Crossposted from the AI Alignment Forum. May contain more technical jargon than usual.

For the last few years, a large part of my research motivation has been directed at trying to save the concept of time—save it, for example, from all the weird causal loops created by decision theory problems. This post will hopefully explain why I care so much about time, and what I think needs to be fixed.

 

Why Time?

My best attempt at a short description of time is that time is causality. For example, in a Pearlian Bayes net, you draw edges from earlier nodes to later nodes. To the extent that we want to think about causality, then, we will need to understand time.

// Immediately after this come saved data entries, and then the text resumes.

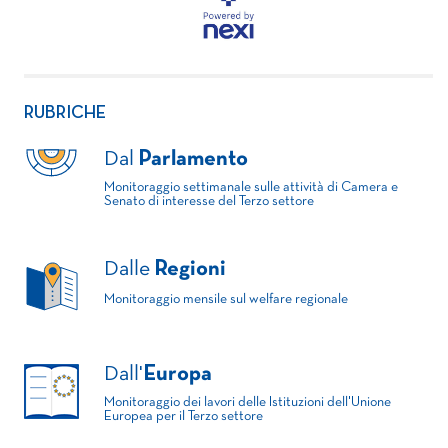
RUBRICHE
Dal
Parlamento
Monitoraggio settimanale sulle attività di Camera e
Senato di interesse del Terzo settore
Dalle
Regioni
Monitoraggio mensile sul welfare regionale
Dall'
Europa
Monitoraggio dei lavori delle Istituzioni dell'Unione
Europea per il Terzo settore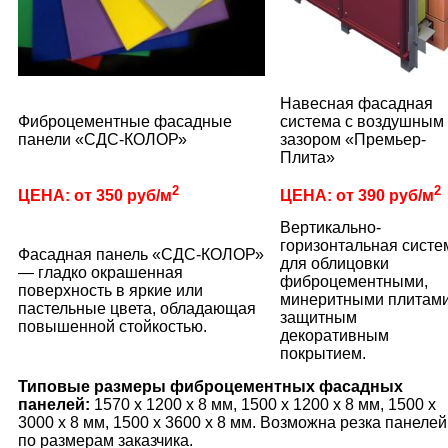
Навесная фасадная
Фиброцементные фасадные
система с воздушным
панели «СДС-КОЛОР»
зазором «Премьер-
Плита»
2
2
ЦЕНА: от 350 руб/м
ЦЕНА: от 390 руб/м
Вертикально-
горизонтальная систе
Фасадная панель «СДС-КОЛОР»
для облицовки
— гладко окрашенная
фиброцементными,
поверхность в яркие или
минеритными плитами
пастельные цвета, обладающая
защитным
повышенной стойкостью.
декоративным
покрытием.
Типовые размеры фиброцементных фасадных
панелей:
1570 х 1200 х 8 мм, 1500 x 1200 x 8 мм, 1500 x
3000 x 8 мм, 1500 x 3600 x 8 мм. Возможна резка панелей
по размерам заказчика.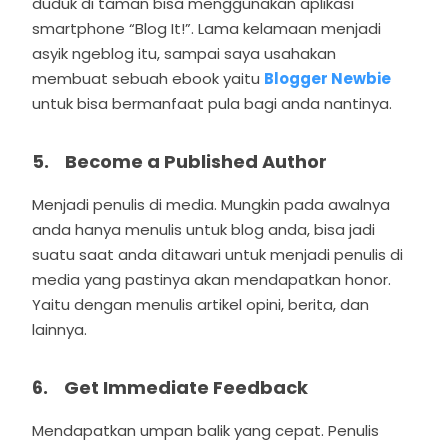
duduk di taman bisa menggunakan aplikasi
smartphone “Blog It!”. Lama kelamaan menjadi
asyik ngeblog itu, sampai saya usahakan
membuat sebuah ebook yaitu
Blogger Newbie
untuk bisa bermanfaat pula bagi anda nantinya.
5. Become a Published Author
Menjadi penulis di media. Mungkin pada awalnya
anda hanya menulis untuk blog anda, bisa jadi
suatu saat anda ditawari untuk menjadi penulis di
media yang pastinya akan mendapatkan honor.
Yaitu dengan menulis artikel opini, berita, dan
lainnya.
6. Get Immediate Feedback
Mendapatkan umpan balik yang cepat. Penulis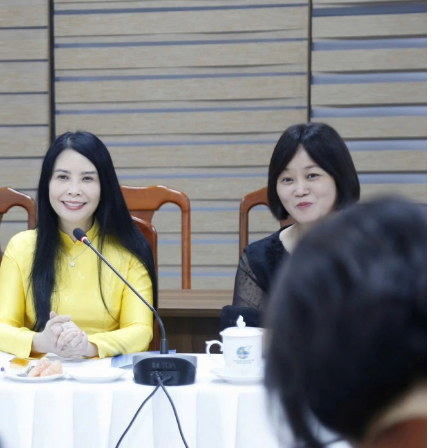
Diễn đàn tháng 8: Ca sĩ Duyên
t quán
Quỳnh càng trân trọng thời gia
 đêm
bên cha sau biến cố của gia đìn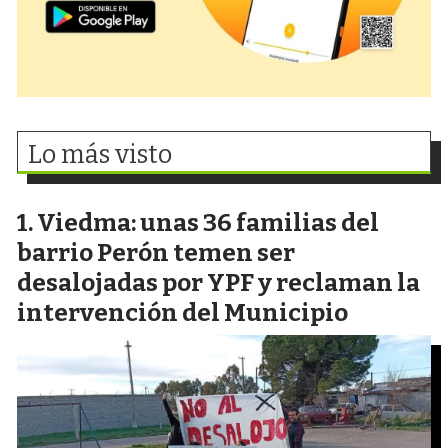
Lo más visto
Viedma: unas 36 familias del
barrio Perón temen ser
desalojadas por YPF y reclaman la
intervención del Municipio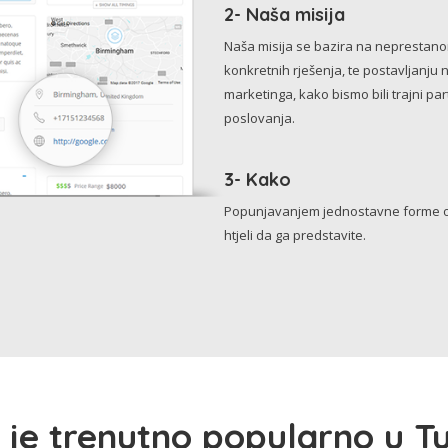
2- Naša misija
Naša misija se bazira na neprestanom 
konkretnih rješenja, te postavljanju 
marketinga, kako bismo bili trajni p
poslovanja.
3- Kako
Popunjavanjem jednostavne forme o 
htjeli da ga predstavite.
 je trenutno popularno u Tu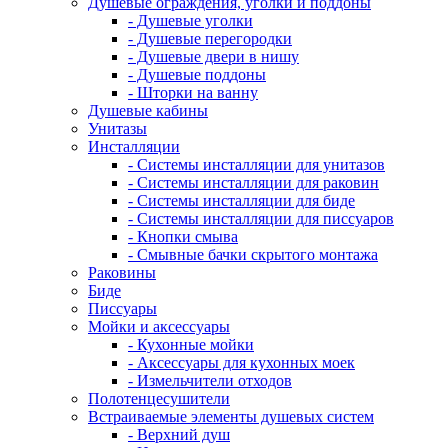
Душевые ограждения, уголки и поддоны
- Душевые уголки
- Душевые перегородки
- Душевые двери в нишу
- Душевые поддоны
- Шторки на ванну
Душевые кабины
Унитазы
Инсталляции
- Системы инсталляции для унитазов
- Системы инсталляции для раковин
- Системы инсталляции для биде
- Системы инсталляции для писсуаров
- Кнопки смыва
- Смывные бачки скрытого монтажа
Раковины
Биде
Писсуары
Мойки и аксессуары
- Кухонные мойки
- Аксессуары для кухонных моек
- Измельчители отходов
Полотенцесушители
Встраиваемые элементы душевых систем
- Верхний душ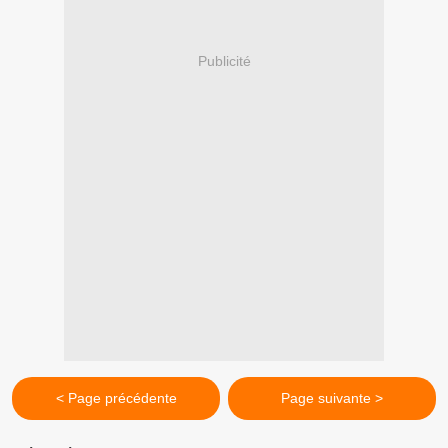
Publicité
< Page précédente
Page suivante >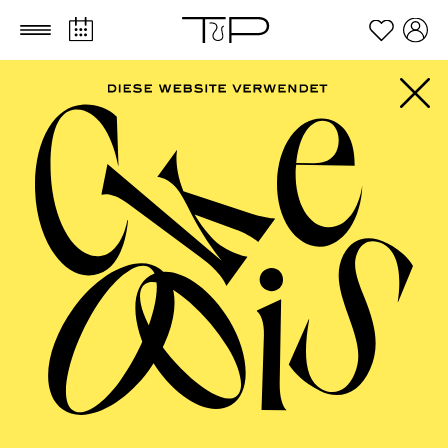
Zum Hauptinhalt springen
Zum Footer springen
PHILHARMONIE
ESSEN
Große Orchester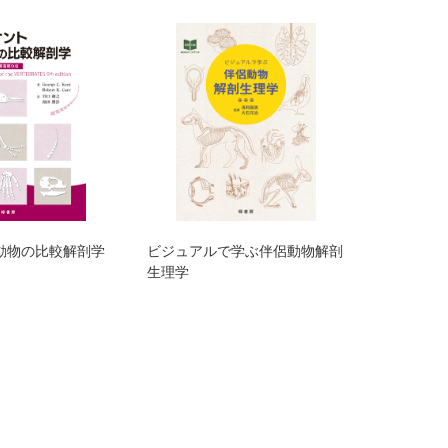
動物の比較解剖学
ビジュアルで学ぶ伴侶動物解剖
生理学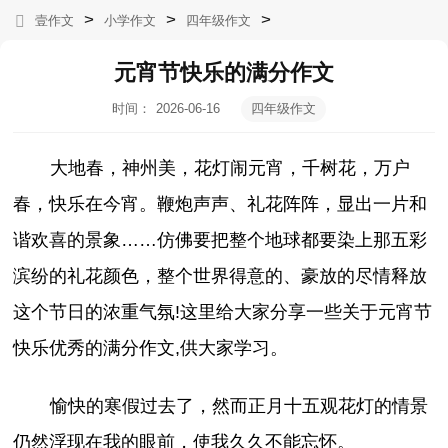
>
>
>
壹作文
小学作文
四年级作文
元宵节快乐的满分作文
时间：
2026-06-16
四年级作文
14:07:18
大地春，神州美，花灯闹元宵，千树花，万户
春，快乐在今宵。鞭炮声声、礼花阵阵，显出一片和
谐欢喜的景象……仿佛要把整个地球都要染上那五彩
滨纷的礼花颜色，整个世界得意的、豪放的尽情释放
这个节日的浓重气氛!这里给大家分享一些关于元宵节
快乐优秀的满分作文,供大家学习。
愉快的寒假过去了，然而正月十五观花灯的情景
仍然浮现在我的眼前，使我久久不能忘怀。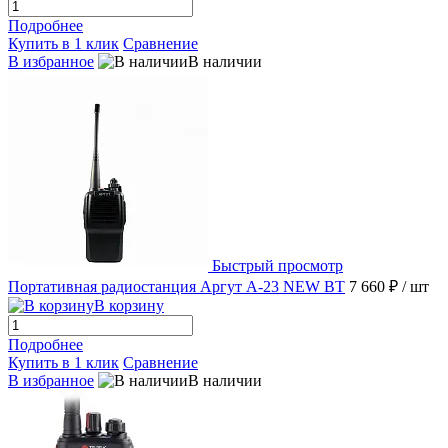
Подробнее
Купить в 1 клик
Сравнение
В избранное
В наличии
Быстрый просмотр
Портативная радиостанция Аргут A-23 NEW BT
7 660 ₽
/ шт
В корзину
Подробнее
Купить в 1 клик
Сравнение
В избранное
В наличии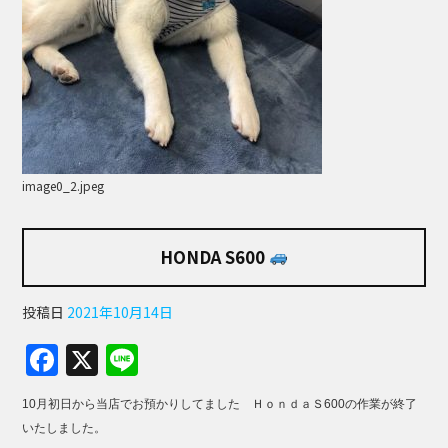
image0_2.jpeg
HONDA S600
投稿日
2021年10月14日
F
X
Li
a
n
10月初日から当店でお預かりしてました ＨｏｎｄａＳ600の作業が終了
c
e
いたしました。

Importantly, time is the substrate in which learning and commitments take place. When agents learn, they learn over time. The passage of time is like a ritual in which opportunities are destroyed and knowledge is created. And I think that many models of learning are subtly confused, because they are based on confused notions of time.

Time is also crucial for thinking about agency. My best short-phrase definition of agency is that agency is time travel. An agent is a mechanism through which the future is able to affect the past. An agent models the future consequences of its actions, and chooses actions on the basis of those consequences. In that sense, the consequence causes the action, in spite of the fact that the action comes earlier in the standard physical sense.

 

Problem: Time is Loopy

The main thing going wrong with time is that it is “loopy.”

The primary confusing thing about Newcomb's problem is that we want to think of our decision as coming “before” the filling of the boxes, in spite of the fact that it physically comes after. This is hinting that maybe we want to understand some other "logical" time in addition to the time of physics. 

However, when we attempt to do this, we run into two problems: Firstly, we don't understand where this logical time might come from, or how to learn it, and secondly, we run into some apparent temporal loops.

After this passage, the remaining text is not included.